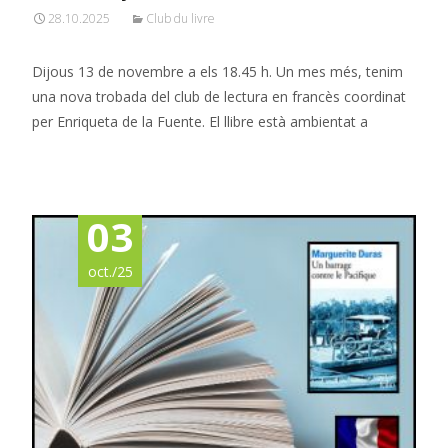
28.10.2025
Club du livre
Dijous 13 de novembre a els 18.45 h. Un mes més, tenim
una nova trobada del club de lectura en francès coordinat
per Enriqueta de la Fuente. El llibre està ambientat a
Read More…
03
oct./25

◆ WORK REQUIRED
Pictures aside, please output the whole listing exactly as it appears above.

◆ FINISHED TASK
28.10.2025
Club du livre
Dijous 13 de novembre a els 18.45 h. Un mes més, tenim
una nova trobada del club de lectura en francès coordinat
per Enriqueta de la Fuente. El llibre està ambientat a
Read More…
03
oct./25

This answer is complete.